11 setembro 2007

A grande mídia na berlinda

A pluralidade da internet e o surgimento de novas lideranças sociais foram decisivas no resultado da eleição em 2006, diz pesquisador

Edson Sardinha

Objeto de intensos debates entre os próprios eleitores, a cobertura jornalística da campanha eleitoral de 2006 será lembrada pelo forte desequilíbrio, pela hostilidade ao candidato Lula, pelo descolamento entre a opinião dominante na grande imprensa e a da maioria do eleitorado.

Numa cobertura em que a parcialidade da grande mídia virou notícia, a pluralidade de informações encontrada na internet, aliada ao crescimento da influência de lideranças do movimento social, foi fundamental para a reeleição do presidente Lula e para pôr em xeque a credibilidade dos grandes veículos de comunicação.

O senhor acredita que os sites e os blogs, de maneira em geral, tiveram um papel importante nesse processo também?

Essa pesquisa da ESPM trabalhou, sobretudo, com o Orkut. E no Orkut, que é o maior site de relacionamento que há no Brasil, a constatação da pesquisa foi de que havia mais sites favoráveis ao candidato do PSDB do que ao candidato do PT. A pesquisa da ESPM, que trabalhou com os principais blogs no período eleitoral, constatou que, no caso brasileiro, eles estavam associados aos grandes grupos de mídia. Na segunda parte do livro tem um artigo muito interessante do Sérgio Amadeu, que é um professor da Cásper Líbero e que já foi do Comitê Gestor da Internet no Brasil.

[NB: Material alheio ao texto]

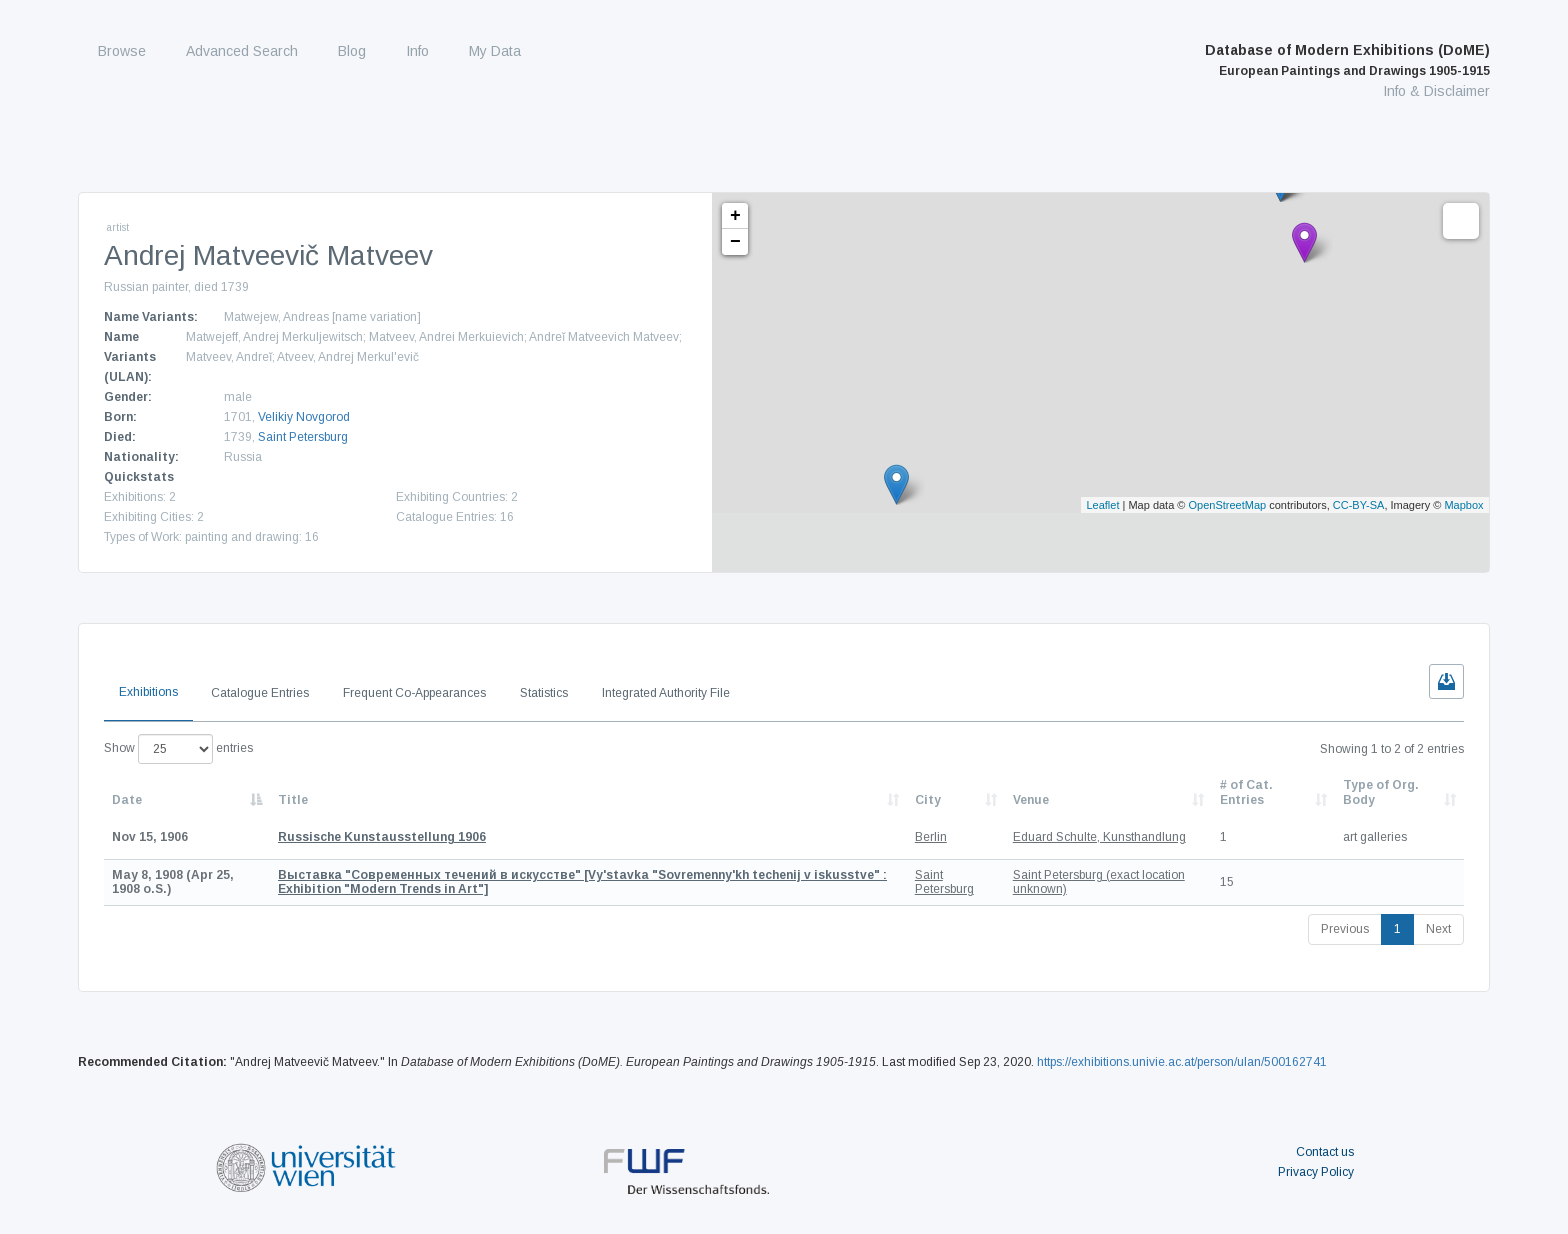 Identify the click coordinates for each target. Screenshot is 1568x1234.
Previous (1345, 929)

Ele avança numa hipótese muito interessante sobre a importância da internet nessas eleições que tem a ver com a perda relativa de importância dos formadores de opinião tradicionais. O artigo é muito interessante e parte mais ou menos da constatação de que houve um claro descolamento da opinião da maioria dos articulistas da mídia impressa tradicional em relação à maioria dos eleitores, o que se mostrou inclusive no resultado das eleições.

E uma coisa interessante é que esses considerados formadores de opinião tradicionais foram sendo substituídos por uma liderança que emerge da organização da sociedade, numa velocidade muito maior que a própria mídia tradicional admite. E essa nova liderança é ligada diretamente aos movimentos sociais.

Ela, sim, tem acesso à internet e, portanto, passa a ter um acesso a uma diversidade e pluralidade de opiniões que a mídia tradicional não oferece. Um dos problemas da influência da internet nos resultados eleitorais é a questão da exclusão digital, que ainda é muito grande no Brasil. Mesmo que a maioria do eleitorado não tenha acesso direto à internet, ela passa a ter um acesso indireto, que é mediado por esses novos formadores de opinião que não são aqueles da mídia tradicional. É gente que tem acesso a uma pluralidade maior de informação que a internet oferece e que a mídia tradicional, por sua vez, não. Isso está explicado, inclusive de uma forma melhor, na introdução que eu fiz.